Her co-edited book explores bioarcheology—the study of bones and other remains, found at archaeological sites, that shed light on the people who lived there.

“Research on the Roman Empire has long focused on Rome’s legendary leaders, culture, and conquest,” says the publisher, University of Florida Press.

The cover of "Roman Bioarcheology"

“But at the empire’s peak, tens of millions of ordinary people coexisted in its territories—people who built the structures, wrote the literature, and transformed the landscapes we study today. In Roman Bioarchaeology, researchers use human skeletal remains recovered from throughout the Roman world to portray how individuals lived and died, spanning the empire’s vast geography and 1,000 years of ancient history.”

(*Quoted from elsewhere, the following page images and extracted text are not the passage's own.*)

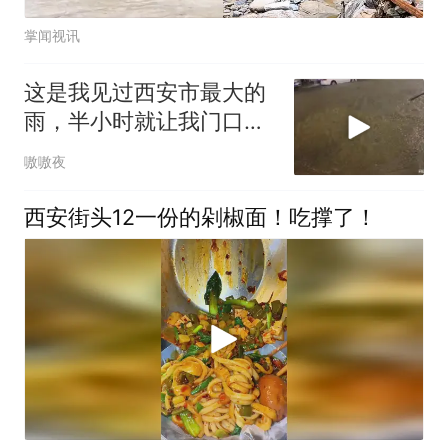
掌闻视讯
这是我见过西安市最大的
雨，半小时就让我门口的
车飘起来了
嗷嗷夜
西安街头12一份的剁椒面！吃撑了！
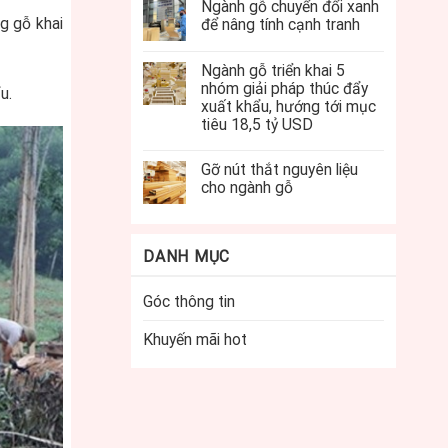
Ngành gỗ chuyển đổi xanh
ng gỗ khai
để nâng tính cạnh tranh
Ngành gỗ triển khai 5
nhóm giải pháp thúc đẩy
u.
xuất khẩu, hướng tới mục
tiêu 18,5 tỷ USD
Gỡ nút thắt nguyên liệu
cho ngành gỗ
DANH MỤC
Góc thông tin
Khuyến mãi hot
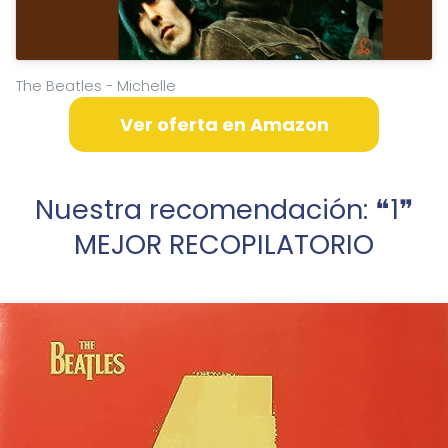
The Beatles - Michelle
Ver oferta en Amazon
Nuestra recomendación: ❝1❞
MEJOR RECOPILATORIO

Having earned a master’s in archaeology on the Hill, Bews published the book while still a doctoral student, and is now a visiting assistant professor at the University of Montana.

As she and her co-editor write in their introduction: “Rather than prioritizing objects speaking for others, bioarchaeological perspectives invite the people in the Roman period to speak for themselves.”

Published August 15, 2025


Comments

  1. Irene Hendricks, Class of 1986

    Thank you for this roundup. Just reserved several of these at my library.